Ireland has rejected a call from Israel to move its embassy from Tel Aviv to Jerusalem on the same day the U.S. made the switch.
In addition, President Michel D. Higgins, resisting specifically naming President Donald Trump, described the accompanying loss of life on the Gaza border as an unacknowledged failure of diplomacy.
Also, Foreign Affairs Minister Simon Coveney summoned the Israeli Ambassador Zeev Bokar to a meeting on Tuesday morning to express Ireland's outrage at the level of death and injury in Gaza on Monday. Coveney also called for restraint from Israel in the hours and days ahead.

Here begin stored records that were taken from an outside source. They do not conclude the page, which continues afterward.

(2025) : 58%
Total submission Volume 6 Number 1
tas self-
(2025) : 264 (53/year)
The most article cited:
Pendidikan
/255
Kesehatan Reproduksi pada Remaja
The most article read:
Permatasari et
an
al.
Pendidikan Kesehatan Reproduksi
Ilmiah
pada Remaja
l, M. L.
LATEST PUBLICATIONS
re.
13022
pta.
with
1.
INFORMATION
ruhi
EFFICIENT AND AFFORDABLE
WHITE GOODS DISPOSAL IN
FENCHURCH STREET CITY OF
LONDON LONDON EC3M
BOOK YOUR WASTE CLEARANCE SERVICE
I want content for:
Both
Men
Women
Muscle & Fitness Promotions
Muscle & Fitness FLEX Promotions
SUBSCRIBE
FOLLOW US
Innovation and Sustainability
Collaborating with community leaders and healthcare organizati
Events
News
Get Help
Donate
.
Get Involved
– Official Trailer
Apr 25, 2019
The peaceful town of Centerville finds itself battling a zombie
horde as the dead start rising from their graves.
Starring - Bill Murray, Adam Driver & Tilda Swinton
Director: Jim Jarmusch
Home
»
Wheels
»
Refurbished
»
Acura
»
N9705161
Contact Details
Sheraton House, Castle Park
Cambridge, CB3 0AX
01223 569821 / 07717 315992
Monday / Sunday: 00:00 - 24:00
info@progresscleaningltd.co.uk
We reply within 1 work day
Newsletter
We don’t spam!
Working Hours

As U.S. officials arrived in Jerusalem on Monday for the transfer of their embassy from Tel Aviv, an Israeli government spokesperson told RTE that Ireland was invited to do the same.
Israel’s Michal Maayan said, “Jerusalem is the capital of Israel. It’s going to be the capital of Israel whatever future settlement we will arrive with the Palestinians.”
But Ireland quickly rejected the Israel government’s plea.
Within hours, Coveney said Ireland would not be moving its embassy to Jerusalem “unless and until there is a comprehensive agreement on a broader peace process.”
He said that he thought it was “unwise” for the U.S. to recognize Jerusalem as the capital of Israel at this time.
“It is also unwise to move the U.S. Embassy to Jerusalem,” he said. It was “inflaming an already very tense situation and relationship between Palestinians and Israelis.”
The relocation of the U.S. Embassy has infuriated the Palestinians, who seek east Jerusalem as a future capital. They view the relocation of the embassy as a one-sided move that invalidates America’s role as an impartial peace broker in the region.
Higgins expressed deep concern at the deaths and injuries arising from the continued violent confrontations at the Gaza border.
He said, “The escalating loss of life in Gaza is a tragic example of an unacknowledged failure of diplomacy. Now is the time for all of us to give voice to the yearning among our citizens for new thinking on achieving peaceful resolutions to the conflicts which challenge us all. “What is urgently needed now are tangible steps to support a credible, internationally-led process towards peace and security in the region, which alone can bring a brighter, more inclusive future for all.
“At this very dangerous moment in time for the Middle East, I call on all involved to return to meaningful diplomacy, to avoid escalation and show the utmost care and respect for international treaties and agreements.”